From: David Cressey <cressey73_at_verizon.net>
Date: Sat, 24 May 2008 14:32:18 GMT
Message-ID: <SFVZj.84$RG.78_at_trndny07>


"Brian Selzer" <brian_at_selzer-software.com> wrote in message news:o0VZj.393$Ri.189_at_flpi146.ffdc.sbc.com...
>
> "goanna" <spamtrap_at_crayne.org> wrote in message
> news:4837b692$1_at_news.unimelb.edu.au...
> > In <4837296d$0$4034$9a566e8b_at_news.aliant.net> Bob Badour
> > <bbadour_at_pei.sympatico.ca> writes:
> >
> >>>>>>I think it only seems that way before one knows what metrics to use.
> >>>>>>Once one understands what to measure, everything becomes much more
> >>>>>>mechanical.
> >>>>>
> >>>>>Well, how do you tell a good metric from a bad one?
> >>>>
> >>>>A good metric, like ROA, reflects the goal.
> >>>
> >>> And how do you tell a good goal from a bad goal?
> >
> >>In the private sector, that's easy. A good goal is one that maximizes
> >>shareholder value.
> >
> > And here we have in a nutshell the now almost universally accepted core
> > of free market capitalism, US style: the one dimensional optimisation
> > of profit for the investor (which of course is just code for optimising
> > the profits of the parasite classes who steal from the real investors).
> >
> > No multidimensional tradeoff needed, no consideration of the personal,
> > family, community, social, national, or environmental impact of ones
> > business practices required.

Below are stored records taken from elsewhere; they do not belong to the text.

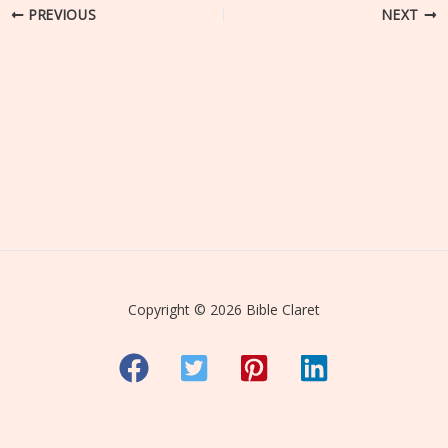
PREVIOUS
NEXT
Copyright © 2026 Bible Claret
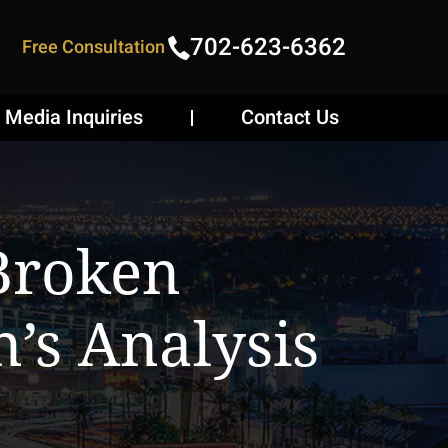
702-623-6362
Free Consultation
Media Inquiries
Contact Us
Broken
n’s Analysis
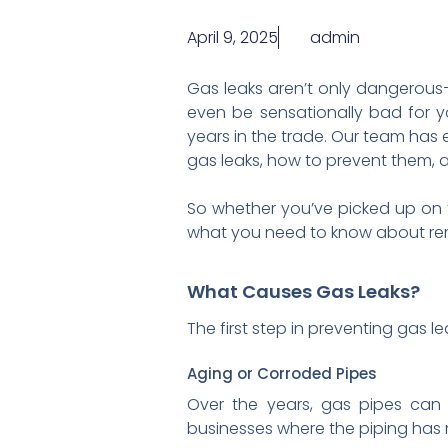
April 9, 2025
admin
Gas leaks aren’t only dangerous—
even be sensationally bad for y
years in the trade. Our team has
gas leaks, how to prevent them,
So whether you’ve picked up on t
what you need to know about re
What Causes Gas Leaks?
The first step in preventing gas
Aging or Corroded Pipes
Over the years, gas pipes can
businesses where the piping has 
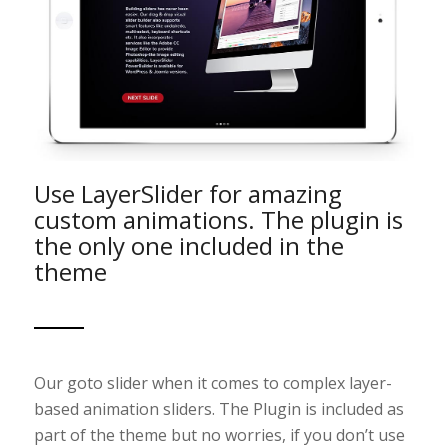
Use LayerSlider for amazing
custom animations. The plugin is
the only one included in the
theme
Our goto slider when it comes to complex layer-
based animation sliders. The Plugin is included as
part of the theme but no worries, if you don’t use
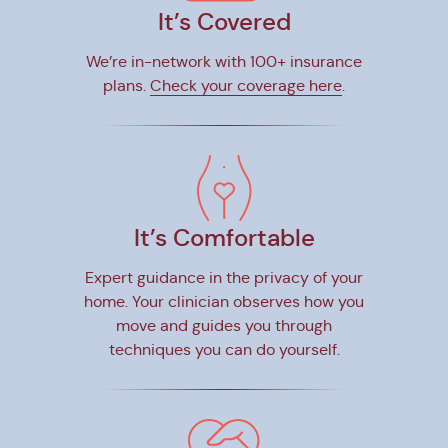
It’s Covered
We’re in-network with 100+ insurance
plans.
Check your coverage here
.
It’s Comfortable
Expert guidance in the privacy of your
home. Your clinician observes how you
move and guides you through
techniques you can do yourself.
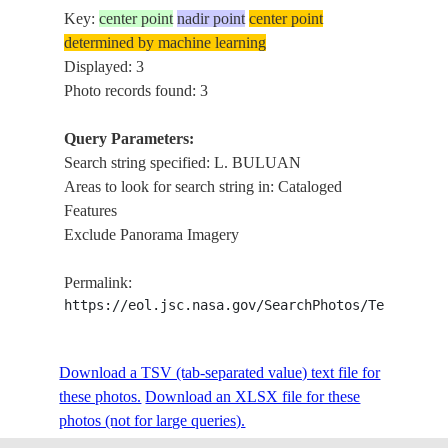
Key:
center point
nadir point
center point
determined by machine learning
Displayed: 3
Photo records found: 3
Query Parameters:
Search string specified: L. BULUAN
Areas to look for search string in: Cataloged
Features
Exclude Panorama Imagery
Permalink:
https://eol.jsc.nasa.gov/SearchPhotos/Technical
Download a TSV (tab-separated value) text file for
these photos.
Download an XLSX file for these
photos (not for large queries).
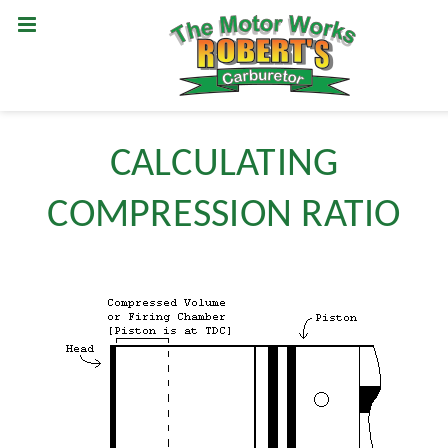
CALCULATING
COMPRESSION RATIO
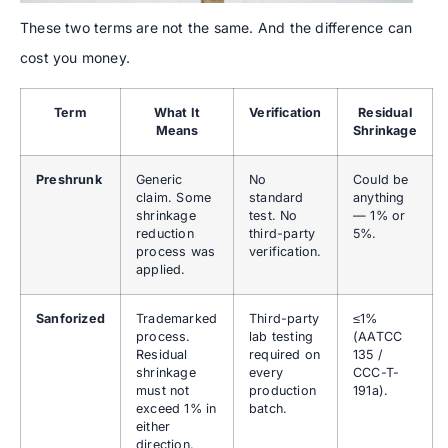
These two terms are not the same. And the difference can
cost you money.
Term
What It
Verification
Residual
Means
Shrinkage
Preshrunk
Generic
No
Could be
claim. Some
standard
anything
shrinkage
test. No
— 1% or
reduction
third-party
5%.
process was
verification.
applied.
Sanforized
Trademarked
Third-party
≤1%
process.
lab testing
(AATCC
Residual
required on
135 /
shrinkage
every
CCC-T-
must not
production
191a).
exceed 1% in
batch.
either
direction.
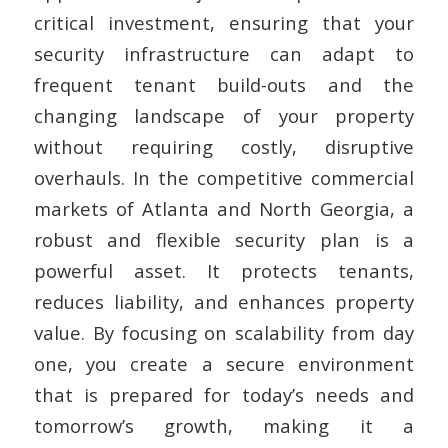
critical investment, ensuring that your
security infrastructure can adapt to
frequent tenant build-outs and the
changing landscape of your property
without requiring costly, disruptive
overhauls. In the competitive commercial
markets of Atlanta and North Georgia, a
robust and flexible security plan is a
powerful asset. It protects tenants,
reduces liability, and enhances property
value. By focusing on scalability from day
one, you create a secure environment
that is prepared for today’s needs and
tomorrow’s growth, making it a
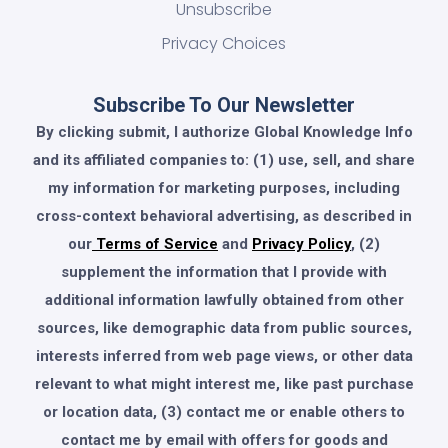
Unsubscribe
Privacy Choices
Subscribe To Our Newsletter
By clicking submit, I authorize Global Knowledge Info
and its affiliated companies to: (1) use, sell, and share
my information for marketing purposes, including
cross-context behavioral advertising, as described in
our
Terms of Service
and
Privacy Policy
, (2)
supplement the information that I provide with
additional information lawfully obtained from other
sources, like demographic data from public sources,
interests inferred from web page views, or other data
relevant to what might interest me, like past purchase
or location data, (3) contact me or enable others to
contact me by email with offers for goods and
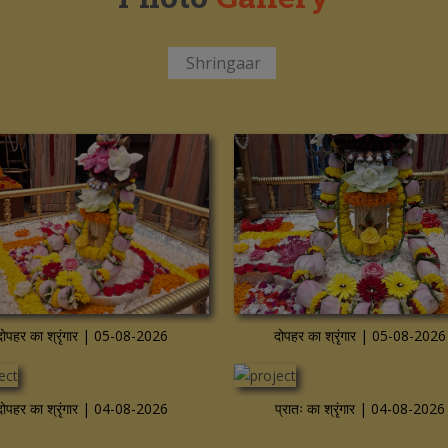
Shringaar
re
View more
दोपहर का श्रृंगार | 05-08-2026
दोपहर का श्रृंगार | 05-08-2026
re
View more
दोपहर का श्रृंगार | 04-08-2026
प्रातः का श्रृंगार | 04-08-2026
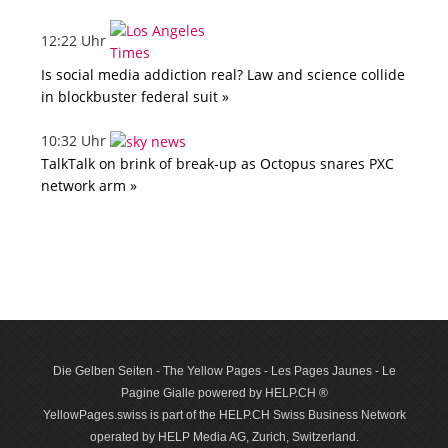
12:22 Uhr
Is social media addiction real? Law and science collide
in blockbuster federal suit »
10:32 Uhr
TalkTalk on brink of break-up as Octopus snares PXC
network arm »
Die Gelben Seiten - The Yellow Pages - Les Pages Jaunes - Le
Pagine Gialle powered by HELP.CH ®
YellowPages.swiss is part of the HELP.CH Swiss Business Network
operated by HELP Media AG, Zurich, Switzerland.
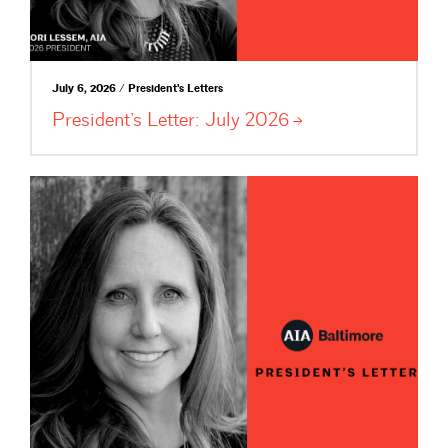
July 6, 2026 / President's Letters
President’s Letter: July
2026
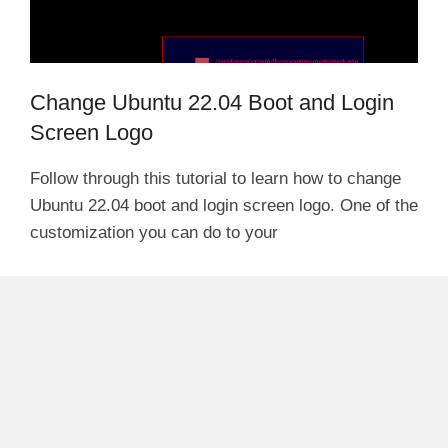
Change Ubuntu 22.04 Boot and Login
Screen Logo
Follow through this tutorial to learn how to change
Ubuntu 22.04 boot and login screen logo. One of the
customization you can do to your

Need third world wage slaves? No problem.
> > Leaving behind a toxic legacy for future generations? Fine, just make
> > sure to effectively insulate the corporation from direct responsibility
> > for the problem. Selling a product that harms people or panders to
> > their lowest instincts? Just ensure plausible deniability of knowledge
> > of the ill effects, and enlist the spin doctors to create a shiny
> > corporate image that can hide the moral squalor within. Breaking the
> > law? Just make sure the cost of being caught is less than the profit.
> > Need to corrupt and sexualise little children to grow market share?
> > Go right ahead, the government won't stand in your way, or if they try
> > just buy enough of them off to forestall any intervention.
> >
>
> Well, thanks to liberals, the First Amendment, which was originally
intended
> to protect political speech, has been perverted--I'm sorry,
interpreted--so
> that it prevents the government from standing in the way. You made your
own
> bed, now sleep in it.
>
> > The worship of profit at any cost now so completely dominates modern
> > US thinking that it is seen as a given, a natural state of affairs,
> > to be accepted quite uncritically, perhaps even unconsciously. Even
> > US churches now encourage personal aspiration to be selfishly rich,
> > to have more, to consume endlessly without regard to the real cost.
> > Europe and the rest of the western world is not far behind, as toxic
> > US "greed is good/god" culture sweeps all before it.
> >
>
> That's because it /is/ a natural state of affairs. Why else would there
> have been written millenia ago, "Thou shalt not covet...."
>
> Of course, thanks to the ACLU, that word is reaching fewer and fewer
people.
>
> > Capitalism may have soundly defeated communism, but that doesn't make
> > it the best possible system that could exist. It is quite literally
> > destroying the planet on which we live. As the billions in China
> > and India climb aboard the bandwagon, we accelerate towards a crisis
> > of suffering and conflict from which some more enlightened system may
> > eventually emerge. But how can we expect enlightened thinking from
> > a world population that is either mindlessly supportive of the modern
> > interpreters of ancient superstitions, or has been taught from near
> > birth that it's good to behave as selfishly and greedily as possible?
> >
>
> The problem is that they haven't been taught not to covet. Again, you've
> made your own bed, now sleep in it.
>
> > We cannot return to the ancient gods, nor continue to prosper under
> > the new gods of unlimited corporate greed and rampant consumerism.
> > Democracy is an experiment that, like communism, has clearly proved
> > incapable of keeping the scum of society from taking control and
> > steering us down a road to nowhere. How many voters set aside their
> > personal interests and vote in the interests of the greater good?
> > The fierce pace and awesome complexity of the modern world renders us
> > too stupid, prejudiced, narrow, distracted, spineless or unthinking
> > to be able to identify where our collective interest really lies.
> >
>
> Here's the flaw in your thinking: there is no greater good--except God.
> Marginalize God (if that is even possible), and the world starts to
> degenerate into chaos.

Agreed. And it's an important point. However, it can be called mysticism.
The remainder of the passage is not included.